Tuesday, March 13, 2012


      Blank brackets started circulating this past weekend.  I filled mine out yesterday.  It’s March Madness.  This time of year reminds me of my father.  He loved March Madness.
     When I worked at my old law firm he’d help me enter the firm’s pool.  He filled out four brackets one year.  I photocopied, scanned and then emailed each bracket to the guy running the pool in our Houston office.  Dad had written our last name in his huge, signature, black felt tip pen, capital letters with a dash and the number 1, 2, 3 or 4 after.  I’m sure every one made fun of me and how many entries I submitted.  But those laughs didn’t last long.  Dad’s brackets had some good picks; we were in the running for first place.  Then things crashed and burned.  But I remember we won some money the first year Dad helped me (it might have just been from the Dallas office’s pool, not the entire firm) and got to split a pretty big chunk of change.  That made Dad’s entire March Madness.  And from then on, like clock work, after all the conference finals had been played, he’d keep asking me when would my firm’s bracket be distributed.

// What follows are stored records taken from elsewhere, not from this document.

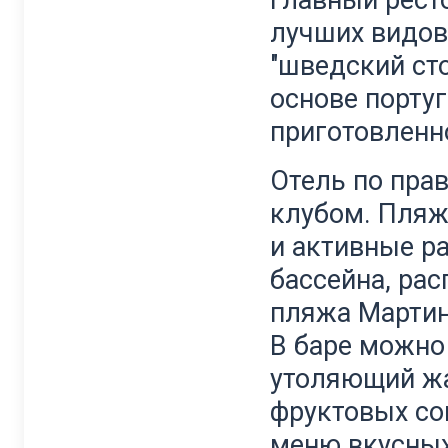
Главный ресто
лучших видов
"шведский ст
основе португ
приготовленн
Отель по пра
клубом. Пляж
и активные ра
бассейна, ра
пляжа Мартин
В баре можно
утоляющий жа
фруктовых со
меню вкусных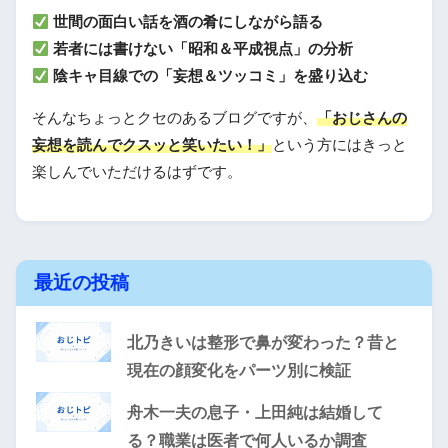
世間の面白い話を酒の肴にしながら語る
若者には書けない「昭和＆平成視点」の分析
陰キャ目線での「妄想＆ツッコミ」を盛り込む
そんなちょっとクセのあるブログですが、
「おじさんの
妄想を読んでクスッと笑いたい！」
という方にはきっと
楽しんでいただけるはずです。
最近の投稿
北乃きいは整形で鼻が変わった？昔と
現在の顔変化をパーツ別に検証
舟木一夫の息子・上田純は結婚して
る？職業は医者で何人いるか調査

I tried to get Dad to enter one of the CBS Sports online brackets, but he scoffed.  He wanted to fill out his brackets the old school way with a pen.  Then he’d keep a highlighter nearby to keep track of his winning teams.  Most years he’d drive to Dallas the weekend of the Final Four so we could watch it together, his brackets printed out on white computer paper and unevenly folded in his sport coat pocket or the back pocket of his jeans.  We’d go to a neighborhood bar and sit there for hours.  And once we watched an entire Wisconsin game from the bar at a PF Chang’s—we were craving Chinese food.  It was the best time.  Plus, tipsy Dad is super fun and tells even funnier jokes.  He’d never get to drunk Dad status during March Madness, that was reserved for bigger occasions, like my high school graduation.  One of my high school friend’s parents threw her a party at their home in Bernalillo, New Mexico—about 15 minutes outside of Albuquerque.  They had cooler after cooler filled with different kinds of margaritas.  Dad tried every single one until he found the “best.”  My ex-step monster had to drive drunk Dad and me home that night.
It’s surprising how into the gambling aspect of March Madness Dad was considering how he treated it when my sister was in middle school.  He forbade her to enter her school’s March Madness pool because it encouraged gambling and according to him young girls shouldn’t be a part of such things.  Well wouldn’t you know it, my sister filled out her own bracket and entered anyway.  She won.  I can’t remember if it was first place.  Either way she won enough money to go buy a new shirt.  She bought an olive green peasant blouse sprinkled with little cream flowers and a ruffle neck.  Dad saw her wearing it and started fuming.  He knew he hadn’t bought it for her and he knew he hadn’t given her any money to buy new clothes.  And she didn’t have a job.  So he figured it out and proved his own point—that participating in gambling and filling out NCAA brackets leads to dishonesty towards one’s parents.  Dad didn’t ground her, but he was supremely disappointed.  He couldn’t ground her because he loved the basketball too much.  Plus, even though he never told her, he was secretly proud that she’d won the whole pool.  I, on the other hand, only cared about how and when I’d get to wear my sister’s new peasant blouse, I had no idea about college basketball—that was Dad and my sister’s thing.
Maybe I became his basketball watching buddy when we got older since I lived closer to him and he couldn’t just hop in the car to drive to see my sister in Mexico City, San Francisco, Boston or wherever she was living during the month of March.  I don’t really care how I became his March Madness daughter, I’m just glad I got to be her for part of the time before he died.